> WHAT YOU ARE ASKED TO DO
Would you transcribe the line that holds "Task: Click on the เครื่องคิดเลข [link]" and all the lines below it, through the final one, exactly and with nothing else?
===== INPUT RECORDS
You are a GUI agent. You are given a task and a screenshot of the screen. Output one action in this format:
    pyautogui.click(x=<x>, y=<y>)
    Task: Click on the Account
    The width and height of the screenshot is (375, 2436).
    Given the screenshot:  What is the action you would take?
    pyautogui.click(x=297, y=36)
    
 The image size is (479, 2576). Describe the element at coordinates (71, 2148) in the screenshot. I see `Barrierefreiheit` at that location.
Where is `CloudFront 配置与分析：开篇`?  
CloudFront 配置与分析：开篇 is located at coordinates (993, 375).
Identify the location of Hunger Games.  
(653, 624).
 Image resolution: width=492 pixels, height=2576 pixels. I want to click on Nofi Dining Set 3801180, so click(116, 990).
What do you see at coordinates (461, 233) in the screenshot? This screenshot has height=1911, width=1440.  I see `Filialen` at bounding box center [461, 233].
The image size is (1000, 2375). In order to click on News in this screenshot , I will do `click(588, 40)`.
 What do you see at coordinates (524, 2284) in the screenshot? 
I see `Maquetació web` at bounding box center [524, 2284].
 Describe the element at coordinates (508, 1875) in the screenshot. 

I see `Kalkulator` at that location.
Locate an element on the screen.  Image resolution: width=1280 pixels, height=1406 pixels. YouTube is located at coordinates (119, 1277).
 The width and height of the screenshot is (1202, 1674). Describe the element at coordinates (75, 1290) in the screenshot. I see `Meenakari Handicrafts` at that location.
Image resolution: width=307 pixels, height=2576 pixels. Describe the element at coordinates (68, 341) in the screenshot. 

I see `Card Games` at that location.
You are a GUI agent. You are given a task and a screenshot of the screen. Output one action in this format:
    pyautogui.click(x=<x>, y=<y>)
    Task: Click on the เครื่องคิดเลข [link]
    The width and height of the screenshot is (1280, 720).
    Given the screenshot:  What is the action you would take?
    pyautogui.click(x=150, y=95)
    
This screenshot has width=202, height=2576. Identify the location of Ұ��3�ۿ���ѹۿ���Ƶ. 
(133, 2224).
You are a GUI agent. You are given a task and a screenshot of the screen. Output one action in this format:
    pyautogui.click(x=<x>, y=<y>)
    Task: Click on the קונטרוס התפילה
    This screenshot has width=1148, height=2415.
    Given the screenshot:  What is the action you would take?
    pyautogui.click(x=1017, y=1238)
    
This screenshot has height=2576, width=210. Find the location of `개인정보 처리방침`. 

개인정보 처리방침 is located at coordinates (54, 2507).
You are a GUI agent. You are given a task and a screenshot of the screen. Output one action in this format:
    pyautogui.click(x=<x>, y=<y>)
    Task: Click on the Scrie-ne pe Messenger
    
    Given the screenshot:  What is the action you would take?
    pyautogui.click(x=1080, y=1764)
==========
> TASK RESULT
    Task: Click on the เครื่องคิดเลข [link]
    The width and height of the screenshot is (1280, 720).
    Given the screenshot:  What is the action you would take?
    pyautogui.click(x=150, y=95)
    
This screenshot has width=202, height=2576. Identify the location of Ұ��3�ۿ���ѹۿ���Ƶ. 
(133, 2224).
You are a GUI agent. You are given a task and a screenshot of the screen. Output one action in this format:
    pyautogui.click(x=<x>, y=<y>)
    Task: Click on the קונטרוס התפילה
    This screenshot has width=1148, height=2415.
    Given the screenshot:  What is the action you would take?
    pyautogui.click(x=1017, y=1238)
    
This screenshot has height=2576, width=210. Find the location of `개인정보 처리방침`. 

개인정보 처리방침 is located at coordinates (54, 2507).
You are a GUI agent. You are given a task and a screenshot of the screen. Output one action in this format:
    pyautogui.click(x=<x>, y=<y>)
    Task: Click on the Scrie-ne pe Messenger
    
    Given the screenshot:  What is the action you would take?
    pyautogui.click(x=1080, y=1764)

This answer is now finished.